--- START ---

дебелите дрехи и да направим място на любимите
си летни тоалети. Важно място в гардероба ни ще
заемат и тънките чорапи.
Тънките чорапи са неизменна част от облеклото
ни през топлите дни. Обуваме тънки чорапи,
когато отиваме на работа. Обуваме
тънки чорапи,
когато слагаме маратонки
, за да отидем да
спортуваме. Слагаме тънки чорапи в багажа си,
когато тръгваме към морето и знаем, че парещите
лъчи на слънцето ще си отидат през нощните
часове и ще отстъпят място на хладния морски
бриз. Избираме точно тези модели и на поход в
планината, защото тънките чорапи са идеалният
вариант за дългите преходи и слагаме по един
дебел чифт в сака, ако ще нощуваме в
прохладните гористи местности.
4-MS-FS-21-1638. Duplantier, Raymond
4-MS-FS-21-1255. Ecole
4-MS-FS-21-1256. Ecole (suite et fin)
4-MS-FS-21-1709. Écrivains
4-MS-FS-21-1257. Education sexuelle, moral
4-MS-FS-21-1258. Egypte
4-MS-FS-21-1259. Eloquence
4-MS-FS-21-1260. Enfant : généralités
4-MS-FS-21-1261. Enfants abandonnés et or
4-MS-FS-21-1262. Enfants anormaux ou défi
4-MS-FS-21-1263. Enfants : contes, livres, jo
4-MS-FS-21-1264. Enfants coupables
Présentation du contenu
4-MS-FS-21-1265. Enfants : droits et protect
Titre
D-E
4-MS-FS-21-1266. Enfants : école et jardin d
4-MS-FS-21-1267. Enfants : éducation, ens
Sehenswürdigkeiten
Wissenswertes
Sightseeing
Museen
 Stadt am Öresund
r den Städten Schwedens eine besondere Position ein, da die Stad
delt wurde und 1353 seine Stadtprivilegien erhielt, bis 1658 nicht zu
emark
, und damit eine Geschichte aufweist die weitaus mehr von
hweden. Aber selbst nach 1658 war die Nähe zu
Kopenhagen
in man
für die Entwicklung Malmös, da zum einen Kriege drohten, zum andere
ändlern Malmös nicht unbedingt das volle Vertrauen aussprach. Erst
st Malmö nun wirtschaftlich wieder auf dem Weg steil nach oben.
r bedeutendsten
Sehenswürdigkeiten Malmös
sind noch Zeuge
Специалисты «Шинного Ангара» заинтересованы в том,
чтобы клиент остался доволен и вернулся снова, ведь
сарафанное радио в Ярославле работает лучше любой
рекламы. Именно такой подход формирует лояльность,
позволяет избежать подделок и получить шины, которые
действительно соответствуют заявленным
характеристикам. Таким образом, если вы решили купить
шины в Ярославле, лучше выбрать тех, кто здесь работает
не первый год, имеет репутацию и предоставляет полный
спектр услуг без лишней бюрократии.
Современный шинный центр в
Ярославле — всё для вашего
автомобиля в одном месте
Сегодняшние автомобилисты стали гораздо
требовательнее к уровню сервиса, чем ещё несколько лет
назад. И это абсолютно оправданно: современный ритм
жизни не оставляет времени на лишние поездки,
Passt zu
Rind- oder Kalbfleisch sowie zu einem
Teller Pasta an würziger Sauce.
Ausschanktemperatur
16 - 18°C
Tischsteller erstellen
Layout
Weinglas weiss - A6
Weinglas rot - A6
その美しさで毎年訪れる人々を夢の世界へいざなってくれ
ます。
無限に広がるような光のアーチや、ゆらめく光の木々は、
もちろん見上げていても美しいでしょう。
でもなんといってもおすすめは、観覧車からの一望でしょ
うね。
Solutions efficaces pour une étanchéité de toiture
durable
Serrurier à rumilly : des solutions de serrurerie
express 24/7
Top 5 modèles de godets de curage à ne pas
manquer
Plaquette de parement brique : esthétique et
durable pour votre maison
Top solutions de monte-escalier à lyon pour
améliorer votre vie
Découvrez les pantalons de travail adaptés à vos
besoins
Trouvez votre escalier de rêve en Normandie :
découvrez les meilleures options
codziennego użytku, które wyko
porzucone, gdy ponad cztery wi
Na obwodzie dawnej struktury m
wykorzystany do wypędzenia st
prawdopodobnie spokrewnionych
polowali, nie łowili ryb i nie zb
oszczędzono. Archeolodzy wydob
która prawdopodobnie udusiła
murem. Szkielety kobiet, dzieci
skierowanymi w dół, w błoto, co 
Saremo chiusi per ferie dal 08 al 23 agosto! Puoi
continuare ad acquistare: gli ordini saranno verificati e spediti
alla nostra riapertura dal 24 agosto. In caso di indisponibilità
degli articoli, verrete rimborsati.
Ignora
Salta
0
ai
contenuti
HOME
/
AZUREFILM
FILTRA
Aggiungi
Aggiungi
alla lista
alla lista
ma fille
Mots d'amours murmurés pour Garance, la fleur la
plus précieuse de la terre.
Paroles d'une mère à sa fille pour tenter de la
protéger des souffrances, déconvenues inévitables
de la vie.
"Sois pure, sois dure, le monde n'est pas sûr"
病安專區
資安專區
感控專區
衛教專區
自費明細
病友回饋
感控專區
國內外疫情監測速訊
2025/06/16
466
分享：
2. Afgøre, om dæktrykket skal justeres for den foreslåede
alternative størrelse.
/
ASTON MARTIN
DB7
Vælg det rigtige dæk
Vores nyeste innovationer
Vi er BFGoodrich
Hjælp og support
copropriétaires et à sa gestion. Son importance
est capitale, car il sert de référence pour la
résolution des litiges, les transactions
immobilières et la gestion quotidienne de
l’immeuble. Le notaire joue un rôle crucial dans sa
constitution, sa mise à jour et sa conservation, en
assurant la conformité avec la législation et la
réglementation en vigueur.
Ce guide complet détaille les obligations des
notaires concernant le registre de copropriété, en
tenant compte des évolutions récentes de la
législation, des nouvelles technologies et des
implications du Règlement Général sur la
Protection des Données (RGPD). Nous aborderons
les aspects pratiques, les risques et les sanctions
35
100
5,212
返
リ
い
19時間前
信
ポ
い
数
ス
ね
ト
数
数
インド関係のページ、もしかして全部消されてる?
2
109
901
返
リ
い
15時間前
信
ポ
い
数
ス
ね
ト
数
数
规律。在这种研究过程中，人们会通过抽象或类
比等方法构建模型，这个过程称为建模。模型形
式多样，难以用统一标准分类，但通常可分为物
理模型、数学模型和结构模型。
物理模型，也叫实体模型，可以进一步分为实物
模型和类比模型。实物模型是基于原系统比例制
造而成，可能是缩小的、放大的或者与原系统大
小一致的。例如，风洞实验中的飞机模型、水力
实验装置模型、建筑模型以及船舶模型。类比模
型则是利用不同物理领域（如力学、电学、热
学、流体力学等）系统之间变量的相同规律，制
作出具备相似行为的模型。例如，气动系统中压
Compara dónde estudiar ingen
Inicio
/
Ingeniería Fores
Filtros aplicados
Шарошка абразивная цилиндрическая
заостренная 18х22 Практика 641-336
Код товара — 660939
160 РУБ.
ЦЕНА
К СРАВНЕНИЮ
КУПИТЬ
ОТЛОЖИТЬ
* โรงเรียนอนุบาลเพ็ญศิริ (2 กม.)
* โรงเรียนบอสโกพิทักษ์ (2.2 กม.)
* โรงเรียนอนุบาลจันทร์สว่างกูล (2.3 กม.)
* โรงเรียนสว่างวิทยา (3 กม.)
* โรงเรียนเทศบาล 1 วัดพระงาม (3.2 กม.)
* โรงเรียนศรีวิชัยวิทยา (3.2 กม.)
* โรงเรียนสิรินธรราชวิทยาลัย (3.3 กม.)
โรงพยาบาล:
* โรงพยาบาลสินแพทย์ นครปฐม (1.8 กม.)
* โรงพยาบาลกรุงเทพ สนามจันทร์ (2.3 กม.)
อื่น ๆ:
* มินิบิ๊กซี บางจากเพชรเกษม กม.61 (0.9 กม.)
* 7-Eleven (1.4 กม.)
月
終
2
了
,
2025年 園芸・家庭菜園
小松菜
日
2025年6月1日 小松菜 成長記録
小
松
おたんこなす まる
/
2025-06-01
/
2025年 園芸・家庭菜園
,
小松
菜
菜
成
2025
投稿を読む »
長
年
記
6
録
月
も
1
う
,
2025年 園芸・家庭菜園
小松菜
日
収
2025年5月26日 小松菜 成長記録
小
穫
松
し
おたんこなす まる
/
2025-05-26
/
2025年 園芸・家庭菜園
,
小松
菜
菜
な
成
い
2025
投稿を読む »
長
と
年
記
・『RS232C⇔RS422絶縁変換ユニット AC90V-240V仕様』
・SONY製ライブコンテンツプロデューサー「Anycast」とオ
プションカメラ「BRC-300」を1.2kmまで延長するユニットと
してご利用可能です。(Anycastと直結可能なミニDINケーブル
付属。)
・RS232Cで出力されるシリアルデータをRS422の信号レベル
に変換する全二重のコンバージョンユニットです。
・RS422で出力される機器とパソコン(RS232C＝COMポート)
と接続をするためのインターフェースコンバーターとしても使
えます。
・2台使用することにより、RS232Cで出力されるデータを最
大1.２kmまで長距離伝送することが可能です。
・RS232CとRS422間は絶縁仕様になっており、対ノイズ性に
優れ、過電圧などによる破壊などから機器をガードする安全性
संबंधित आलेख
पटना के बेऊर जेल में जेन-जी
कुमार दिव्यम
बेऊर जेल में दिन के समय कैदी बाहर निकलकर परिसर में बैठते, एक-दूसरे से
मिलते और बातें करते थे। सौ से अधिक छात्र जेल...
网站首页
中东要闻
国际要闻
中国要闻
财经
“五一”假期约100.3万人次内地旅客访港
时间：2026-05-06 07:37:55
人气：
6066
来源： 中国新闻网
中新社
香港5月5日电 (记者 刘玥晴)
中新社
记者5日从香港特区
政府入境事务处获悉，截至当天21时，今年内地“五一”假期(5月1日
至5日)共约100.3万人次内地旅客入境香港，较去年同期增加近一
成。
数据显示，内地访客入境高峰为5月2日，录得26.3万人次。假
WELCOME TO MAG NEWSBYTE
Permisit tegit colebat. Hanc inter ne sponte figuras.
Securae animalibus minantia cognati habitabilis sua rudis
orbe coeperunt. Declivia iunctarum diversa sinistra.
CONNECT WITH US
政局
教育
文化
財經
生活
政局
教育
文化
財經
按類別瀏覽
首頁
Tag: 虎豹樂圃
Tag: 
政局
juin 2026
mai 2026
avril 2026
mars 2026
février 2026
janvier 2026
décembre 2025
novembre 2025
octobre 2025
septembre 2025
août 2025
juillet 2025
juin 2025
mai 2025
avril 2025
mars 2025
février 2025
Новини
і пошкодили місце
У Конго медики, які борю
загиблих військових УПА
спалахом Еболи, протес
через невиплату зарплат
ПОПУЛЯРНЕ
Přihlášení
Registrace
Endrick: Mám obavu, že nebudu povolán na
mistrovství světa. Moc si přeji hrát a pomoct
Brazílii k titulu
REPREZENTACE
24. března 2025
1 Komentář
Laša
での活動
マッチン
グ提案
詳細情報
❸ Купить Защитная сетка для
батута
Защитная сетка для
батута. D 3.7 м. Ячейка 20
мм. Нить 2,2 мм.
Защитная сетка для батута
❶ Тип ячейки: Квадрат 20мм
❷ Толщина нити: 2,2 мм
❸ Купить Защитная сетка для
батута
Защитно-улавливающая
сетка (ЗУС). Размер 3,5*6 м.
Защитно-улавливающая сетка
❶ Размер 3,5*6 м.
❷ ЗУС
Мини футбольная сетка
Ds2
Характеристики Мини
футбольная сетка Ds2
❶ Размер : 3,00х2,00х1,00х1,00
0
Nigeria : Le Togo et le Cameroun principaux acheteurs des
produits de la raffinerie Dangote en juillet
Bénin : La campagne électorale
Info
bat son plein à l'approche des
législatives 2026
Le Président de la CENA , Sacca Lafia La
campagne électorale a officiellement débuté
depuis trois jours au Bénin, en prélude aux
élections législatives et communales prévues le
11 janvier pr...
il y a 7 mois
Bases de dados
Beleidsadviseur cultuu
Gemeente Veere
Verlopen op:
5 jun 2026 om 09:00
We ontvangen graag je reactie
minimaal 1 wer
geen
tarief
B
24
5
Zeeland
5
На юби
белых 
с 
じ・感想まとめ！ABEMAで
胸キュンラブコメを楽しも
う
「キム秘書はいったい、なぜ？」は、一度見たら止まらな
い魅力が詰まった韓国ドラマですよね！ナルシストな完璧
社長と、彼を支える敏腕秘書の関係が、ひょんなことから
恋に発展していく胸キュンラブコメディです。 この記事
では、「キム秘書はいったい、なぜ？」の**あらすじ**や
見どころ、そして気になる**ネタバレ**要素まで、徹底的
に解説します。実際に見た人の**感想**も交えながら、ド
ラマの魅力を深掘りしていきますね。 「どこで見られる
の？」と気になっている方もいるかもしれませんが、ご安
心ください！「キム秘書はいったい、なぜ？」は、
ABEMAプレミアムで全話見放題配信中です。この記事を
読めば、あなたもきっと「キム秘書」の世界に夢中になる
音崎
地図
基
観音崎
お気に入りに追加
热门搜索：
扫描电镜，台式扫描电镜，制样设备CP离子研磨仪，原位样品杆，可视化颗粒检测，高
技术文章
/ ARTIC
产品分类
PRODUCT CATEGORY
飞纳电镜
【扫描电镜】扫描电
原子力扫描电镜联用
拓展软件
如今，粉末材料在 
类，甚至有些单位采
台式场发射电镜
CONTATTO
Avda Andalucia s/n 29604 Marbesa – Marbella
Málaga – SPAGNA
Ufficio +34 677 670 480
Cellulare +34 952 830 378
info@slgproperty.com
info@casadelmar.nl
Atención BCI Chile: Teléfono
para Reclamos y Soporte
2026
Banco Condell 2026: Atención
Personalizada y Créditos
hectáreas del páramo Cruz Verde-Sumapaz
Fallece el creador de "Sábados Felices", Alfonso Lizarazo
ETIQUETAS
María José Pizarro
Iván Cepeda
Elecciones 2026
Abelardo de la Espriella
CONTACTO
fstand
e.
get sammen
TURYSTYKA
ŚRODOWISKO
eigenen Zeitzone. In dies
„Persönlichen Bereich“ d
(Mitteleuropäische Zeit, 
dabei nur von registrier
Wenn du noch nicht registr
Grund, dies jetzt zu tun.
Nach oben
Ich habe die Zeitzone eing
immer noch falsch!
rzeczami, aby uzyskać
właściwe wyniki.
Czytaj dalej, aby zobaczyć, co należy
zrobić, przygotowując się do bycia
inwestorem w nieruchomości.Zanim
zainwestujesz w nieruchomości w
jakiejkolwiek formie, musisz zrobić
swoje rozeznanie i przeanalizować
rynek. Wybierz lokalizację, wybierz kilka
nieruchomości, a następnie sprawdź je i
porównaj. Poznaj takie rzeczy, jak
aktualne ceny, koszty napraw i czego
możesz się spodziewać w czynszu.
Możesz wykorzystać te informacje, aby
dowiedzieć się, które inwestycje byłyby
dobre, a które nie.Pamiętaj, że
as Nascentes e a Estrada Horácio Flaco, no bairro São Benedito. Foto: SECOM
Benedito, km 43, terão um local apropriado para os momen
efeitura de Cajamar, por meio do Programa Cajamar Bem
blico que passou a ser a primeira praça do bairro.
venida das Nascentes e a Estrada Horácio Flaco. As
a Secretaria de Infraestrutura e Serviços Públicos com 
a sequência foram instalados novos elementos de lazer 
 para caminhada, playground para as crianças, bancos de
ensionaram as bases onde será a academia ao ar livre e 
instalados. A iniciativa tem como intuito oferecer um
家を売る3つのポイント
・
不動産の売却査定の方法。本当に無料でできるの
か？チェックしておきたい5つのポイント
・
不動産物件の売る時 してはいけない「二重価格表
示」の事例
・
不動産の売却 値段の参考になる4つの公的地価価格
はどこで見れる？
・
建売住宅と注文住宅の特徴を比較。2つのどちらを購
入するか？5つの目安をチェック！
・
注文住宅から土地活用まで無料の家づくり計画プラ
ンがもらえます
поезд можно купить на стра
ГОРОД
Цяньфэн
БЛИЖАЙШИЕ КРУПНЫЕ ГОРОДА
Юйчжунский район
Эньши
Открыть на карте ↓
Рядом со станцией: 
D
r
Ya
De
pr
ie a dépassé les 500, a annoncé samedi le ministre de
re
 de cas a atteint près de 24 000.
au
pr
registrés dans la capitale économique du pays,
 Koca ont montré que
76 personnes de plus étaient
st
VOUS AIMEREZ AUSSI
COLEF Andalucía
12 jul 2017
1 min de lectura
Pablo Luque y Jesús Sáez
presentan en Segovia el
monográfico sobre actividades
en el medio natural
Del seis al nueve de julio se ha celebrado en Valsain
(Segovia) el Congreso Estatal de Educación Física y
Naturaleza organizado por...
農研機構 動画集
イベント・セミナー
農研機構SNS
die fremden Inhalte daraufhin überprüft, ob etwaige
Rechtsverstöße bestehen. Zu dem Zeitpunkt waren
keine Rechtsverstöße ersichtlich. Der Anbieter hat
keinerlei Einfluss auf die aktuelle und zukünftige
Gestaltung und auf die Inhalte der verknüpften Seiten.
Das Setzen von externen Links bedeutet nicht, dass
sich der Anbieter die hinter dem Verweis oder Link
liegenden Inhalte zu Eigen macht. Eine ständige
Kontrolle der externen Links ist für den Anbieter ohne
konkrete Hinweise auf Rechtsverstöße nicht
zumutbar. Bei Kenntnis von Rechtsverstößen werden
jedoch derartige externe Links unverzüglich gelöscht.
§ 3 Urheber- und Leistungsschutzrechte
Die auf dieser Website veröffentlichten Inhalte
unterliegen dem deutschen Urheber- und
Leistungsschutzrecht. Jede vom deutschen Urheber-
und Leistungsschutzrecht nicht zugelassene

--- END ---

§ **TASK DETAILS**
Repeat every line exactly, starting with the first line of the entries, and stop once the line containing "спортуваме. Слагаме тънки" has been given.

§ **OUTPUT**
дебелите дрехи и да направим място на любимите
си летни тоалети. Важно място в гардероба ни ще
заемат и тънките чорапи.
Тънките чорапи са неизменна част от облеклото
ни през топлите дни. Обуваме тънки чорапи,
когато отиваме на работа. Обуваме
тънки чорапи,
когато слагаме маратонки
, за да отидем да
спортуваме. Слагаме тънки чорапи в багажа си,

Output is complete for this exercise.